The roots of progressive reform theory lie in the works of European thinkers such as Rousseau and Locke, but were expanded on by later proponents in both America and Europe, including John Dewey, Helen Pankhurst, Rudolf Steiner, and Maria Montessori. By far the most influential of these was Dewey, who prioritized the needs and individuality of the student over the sanctity of a school as a domineering institutional voice. Dewey considered it the responsibility of the education system to consider a student's psychological as well as intellectual development by nurturing children's instincts, curiosity, and inquiry. In practice, the Dewey system entailed classroom discussion and student engagement rather than reliance on rote memorization, straightforward textbook learning, or lectures. Implementing Dewey's educational theories also resulted in a proliferation of studies in creative arts and manual skills that would encourage a more balanced and autonomous individual.
Dewey's ideas resemble those of Rudolf Steiner, the inspiration for Waldorf education. Steiner viewed childhood development and learning as comprising three stages: practical activity and creative experiences in early childhood; artistic identity and social awareness in elementary school; and critical reasoning and empathy in secondary school. Thus, Steiner wanted education to cultivate children's intellectual, artistic, and practical skills. In practice, Waldorf schools function very differently than conventional ones. For example, Waldorf education encourages a non-competitive environment, there are no textbooks from kindergarten through fifth grade, arts classes are considered essential and not a 'frill' or 'privilege,' and teachers often stay with a certain class for several consecutive years. The ultimate goal is to create ethically mature, socially adjusted citizens.
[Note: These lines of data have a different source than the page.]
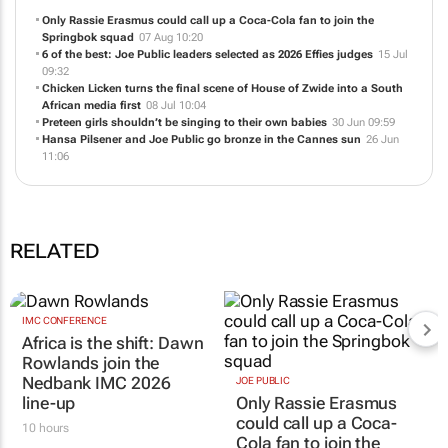
Only Rassie Erasmus could call up a Coca-Cola fan to join the
Springbok squad
07 Aug 10:20
6 of the best: Joe Public leaders selected as 2026 Effies judges
15 Jul
09:32
Chicken Licken turns the final scene of
House of Zwide
into a South
African media first
08 Jul 10:04
Preteen girls shouldn’t be singing to their own babies
30 Jun 09:59
Hansa Pilsener and Joe Public go bronze in the Cannes sun
26 Jun
11:06
RELATED
IMC CONFERENCE
Africa is the shift: Dawn
Rowlands join the
Nedbank IMC 2026
JOE PUBLIC
line-up
Only Rassie Erasmus
could call up a Coca-
10 hours
Cola fan to join the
One of the primary obstacles to progressive educational reform lies in its accessibility; many progressive schools are elite, private institutions that are inherently segregated along racial and economic lines because only certain families can afford the tuition. This is antithetical to progressive education values of democracy, equality, and tolerance. Furthermore, standardized testing, which is aimed at 'objectively' assessing intellectual skill regardless of academic background, creates pressure across institutions that creates undemocratic disadvantages; economically privileged students are able to tutor and prepare for such tests, skewing access to college and scholarship opportunities that use the test results as benchmarks of aptitude.